Deux heures d’interrogatoire, de plaidoirie, de second procès du groupe AD sonnent le glas pour Nathalie Ménigon.

Le procureur s’étant clairement opposé à sa demande encadrée, au motif qu’elle est trop malade pour sortir de prison ! ...

Le surréalisme de l’argumentaire ne trompe personne.

Pourtant, la soeur de René Audran et l’épouse de Georges Besse, familles des victimes d’Action Directe, dont le témoignage - recueilli par le président du tribunal - a été cité à l’audience, ne sont "pas opposées" à une libération conditionnelle, seul, le policier blessé dans l’attentat visant les locaux d’Interpol à Saint-Cloud (Hauts-de-Seine) en 1986, y est hostile.

Nathalie Ménigon a payé sa dette de sang à la société. Chèrement, sans faillir, jusqu’à la frontière de l’intolérable. Elle a engagé un tiers de sa vie. Elle a conscience qu’elle ne réparera pas la mort. Pourquoi voulez-vous alourdir son enfer quotidien ?

Laissez-là en paix. Donnez-lui une justice équitable. Celle-là même qui nous différencie du monde animal.

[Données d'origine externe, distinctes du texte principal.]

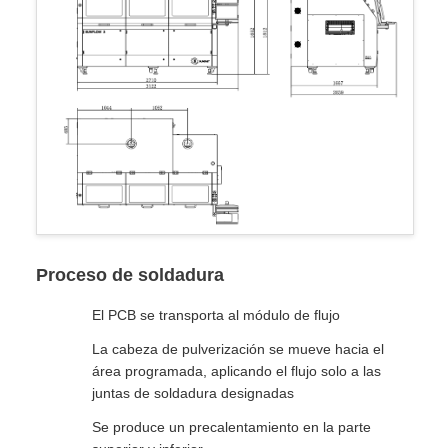
Proceso de soldadura
El PCB se transporta al módulo de flujo
La cabeza de pulverización se mueve hacia el
área programada, aplicando el flujo solo a las
juntas de soldadura designadas
Se produce un precalentamiento en la parte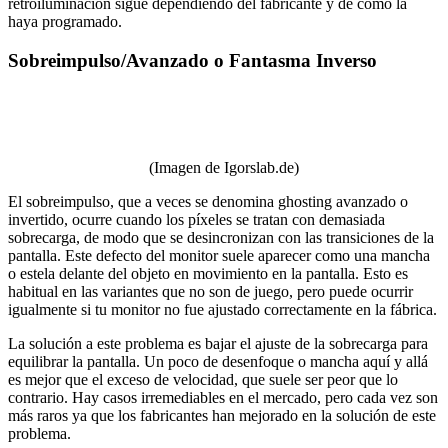
retroiluminación sigue dependiendo del fabricante y de cómo la
haya programado.
Sobreimpulso/Avanzado o Fantasma Inverso
(Imagen de Igorslab.de)
El sobreimpulso, que a veces se denomina ghosting avanzado o
invertido, ocurre cuando los píxeles se tratan con demasiada
sobrecarga, de modo que se desincronizan con las transiciones de la
pantalla. Este defecto del monitor suele aparecer como una mancha
o estela delante del objeto en movimiento en la pantalla. Esto es
habitual en las variantes que no son de juego, pero puede ocurrir
igualmente si tu monitor no fue ajustado correctamente en la fábrica.
La solución a este problema es bajar el ajuste de la sobrecarga para
equilibrar la pantalla. Un poco de desenfoque o mancha aquí y allá
es mejor que el exceso de velocidad, que suele ser peor que lo
contrario. Hay casos irremediables en el mercado, pero cada vez son
más raros ya que los fabricantes han mejorado en la solución de este
problema.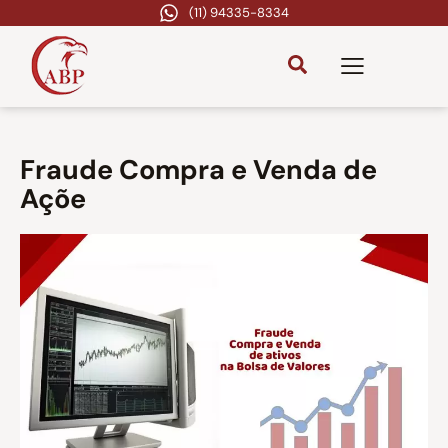
(11) 94335-8334
Fraude Compra e Venda de
Açõe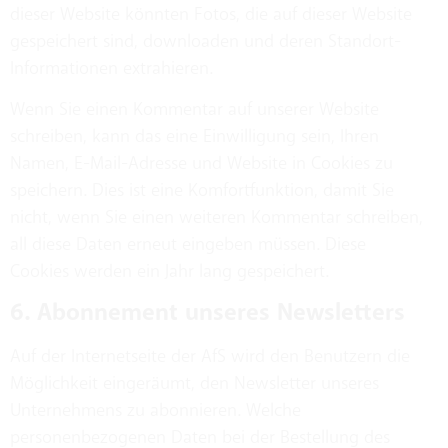
dieser Website könnten Fotos, die auf dieser Website
gespeichert sind, downloaden und deren Standort-
Informationen extrahieren.
Wenn Sie einen Kommentar auf unserer Website
schreiben, kann das eine Einwilligung sein, Ihren
Namen, E-Mail-Adresse und Website in Cookies zu
speichern. Dies ist eine Komfortfunktion, damit Sie
nicht, wenn Sie einen weiteren Kommentar schreiben,
all diese Daten erneut eingeben müssen. Diese
Cookies werden ein Jahr lang gespeichert.
6. Abonnement unseres Newsletters
Auf der Internetseite der AfS wird den Benutzern die
Möglichkeit eingeräumt, den Newsletter unseres
Unternehmens zu abonnieren. Welche
personenbezogenen Daten bei der Bestellung des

C’est la troisième fois, que Nathalie Ménigon passe devant la juridiction régionale de libération conditionnelle. A deux reprises, les magistrats n’ont su que dire non.

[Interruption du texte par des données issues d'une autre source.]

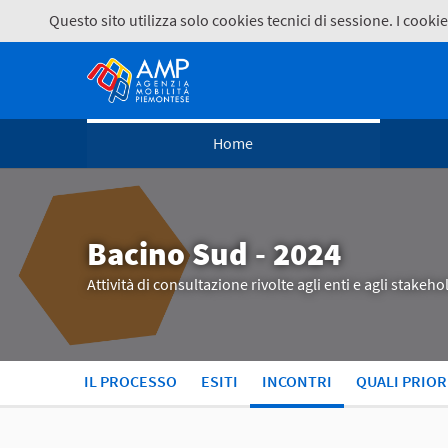
Questo sito utilizza solo cookies tecnici di sessione. I coo
Home
Bacino Sud - 2024
Attività di consultazione rivolte agli enti e agli stake
IL PROCESSO
ESITI
INCONTRI
QUALI PRIOR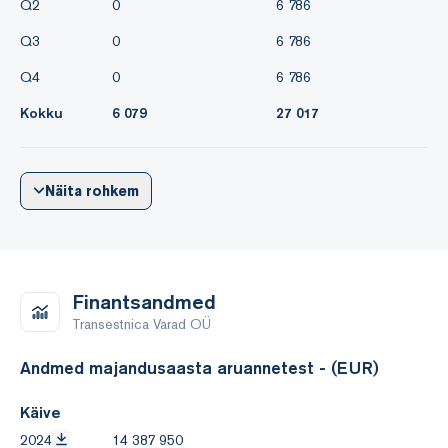
Q2
0
6 786
Q3
0
6 786
Q4
0
6 786
Kokku
6 079
27 017
Näita rohkem
Finantsandmed
Transestnica Varad OÜ
Andmed majandusaasta aruannetest - (EUR)
Käive
2024
14 387 950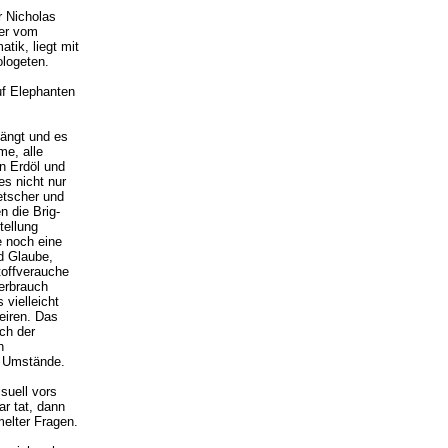
r Nicholas
zer vom
tik, liegt mit
logeten.
uf Elephanten
ängt und es
me, alle
an Erdöl und
es nicht nur
etscher und
 die Brig-
tellung
 noch eine
nd Glaube,
toffverauche
erbrauch
 vielleicht
eiren. Das
ch der
h
r Umstände.
suell vors
r tat, dann
melter Fragen.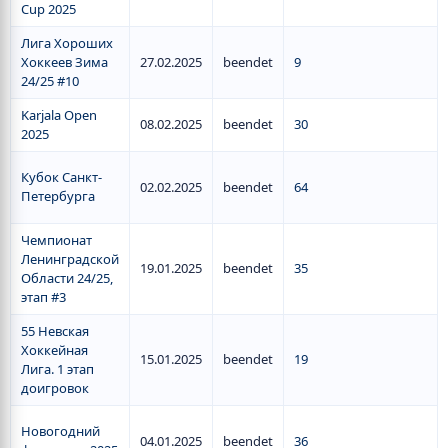
Cup 2025
Лига Хороших
Хоккеев Зима
27.02.2025
beendet
9
24/25 #10
Karjala Open
08.02.2025
beendet
30
2025
Кубок Санкт-
02.02.2025
beendet
64
Петербурга
Чемпионат
Ленинградской
19.01.2025
beendet
35
Области 24/25,
этап #3
55 Невская
Хоккейная
15.01.2025
beendet
19
Лига. 1 этап
доигровок
Новогодний
04.01.2025
beendet
36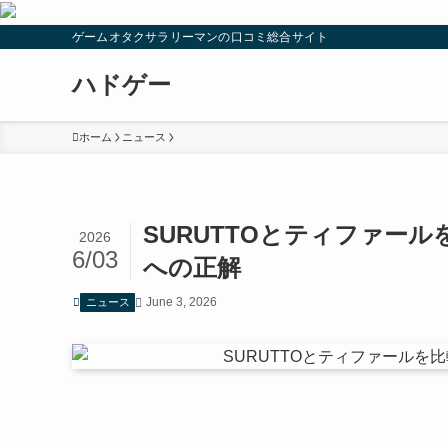
ゲームオタクサラリーマンの口コミ総合サイト
ハドゲー
ホーム
ニュース
SURUTTOとティファー
2026
6/03
への正解
June 3, 2026
ニュース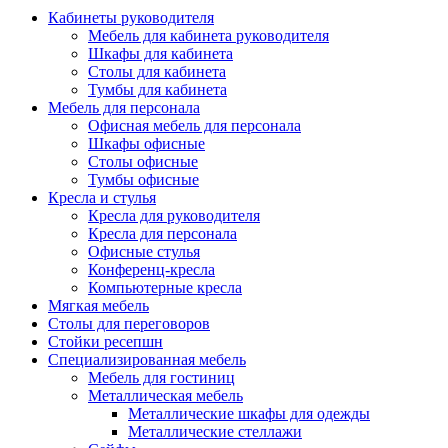
Кабинеты руководителя
Мебель для кабинета руководителя
Шкафы для кабинета
Столы для кабинета
Тумбы для кабинета
Мебель для персонала
Офисная мебель для персонала
Шкафы офисные
Столы офисные
Тумбы офисные
Кресла и стулья
Кресла для руководителя
Кресла для персонала
Офисные стулья
Конференц-кресла
Компьютерные кресла
Мягкая мебель
Столы для переговоров
Стойки ресепшн
Специализированная мебель
Мебель для гостиниц
Металлическая мебель
Металлические шкафы для одежды
Металлические стеллажи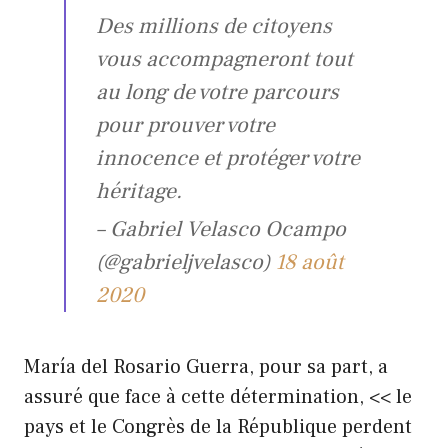
Des millions de citoyens
vous accompagneront tout
au long de votre parcours
pour prouver votre
innocence et protéger votre
héritage.
– Gabriel Velasco Ocampo
(@gabrieljvelasco)
18 août
2020
María del Rosario Guerra, pour sa part, a
assuré que face à cette détermination, << le
pays et le Congrès de la République perdent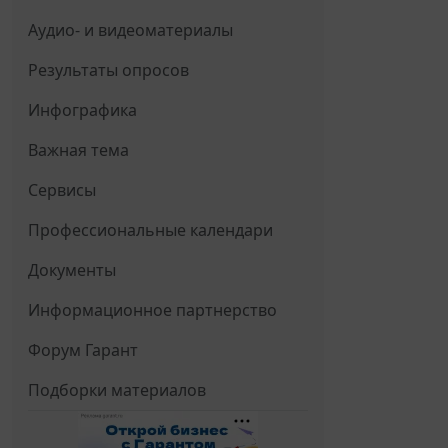
Аудио- и видеоматериалы
Результаты опросов
Инфографика
Важная тема
Сервисы
Профессиональные календари
Документы
Информационное партнерство
Форум Гарант
Подборки материалов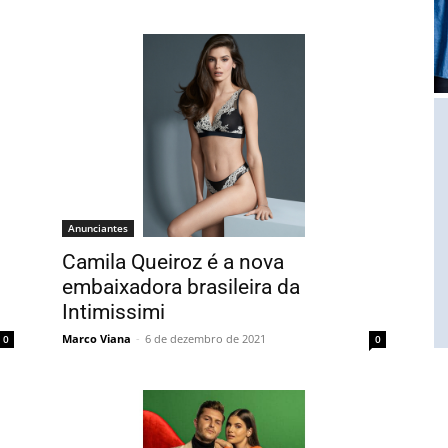
Anunciantes
Camila Queiroz é a nova
embaixadora brasileira da
Intimissimi
Marco Viana
-
6 de dezembro de 2021
0
0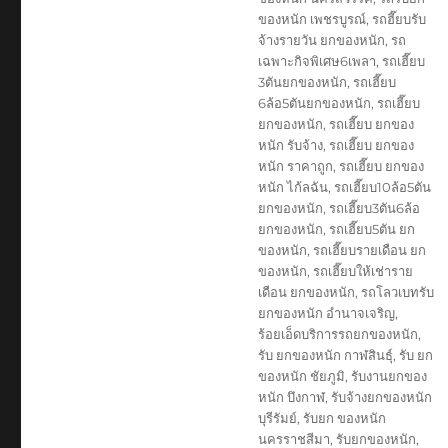
ของหนัก เพชรบูรณ์
,
รถฮี๊ยบรับ
จ้างรายวัน ยกของหนัก
,
รถ
เฉพาะกิจพิเศษ6เพลา
,
รถเฮี๊ยบ
3ตันยกของหนัก
,
รถเฮี๊ยบ
6ล้อ5ตันยกของหนัก
,
รถเฮี๊ยบ
ยกของหนัก
,
รถเฮี๊ยบ ยกของ
หนัก รับจ้าง
,
รถเฮี๊ยบ ยกของ
หนัก ราคาถูก
,
รถเฮี๊ยบ ยกของ
หนัก ไก้ลฉัน
,
รถเฮี๊ยบ10ล้อ5ตัน
ยกของหนัก
,
รถเฮี๊ยบ3ตัน6ล้อ
ยกของหนัก
,
รถเฮี๊ยบ5ตัน ยก
ของหนัก
,
รถเฮี๊ยบรายเดือน ยก
ของหนัก
,
รถเฮี๊ยบให้เช่าราย
เดือน ยกของหนัก
,
รถโลวเบทรับ
ยกของหนัก อำนาจเจริญ
,
ร้อยเอ็ดบริการรถยกของหนัก
,
รับ ยกของหนัก กาฬสินธุ์
,
รับ ยก
ของหนัก ชัยภูมิ
,
รับงานยกของ
หนัก บึงกาฬ
,
รับจ้างยกของหนัก
บุรีรัมย์
,
รับยก ของหนัก
นครราชสีมา
,
รับยกของหนัก
,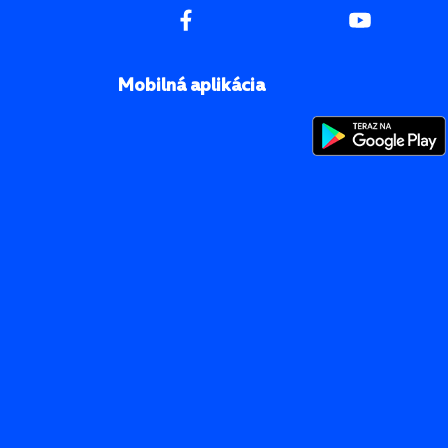
Mobilná aplikácia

Ouvrez-lui les portes vers la lumière qui réchauffe.

Ne la laissez pas crever comme une chienne mouillée dont on se débarrasse pour pouvoir partir en vacances.

Dans la claustrophobie des couloirs de l’indécence et des zones de l’arbitraire.

Montrez-lui, un visage humain. Pas une mascarade.

Nous, êtres humains et promeneurs sur le fil mortel de la vie, nous, passagers précaires de ce beau pays équitable baptisé France, fange d’égalité, fraternité et autres fadaises, nous ne cautionnerons pas la peine de mort déguisée. En voyeurs patentés.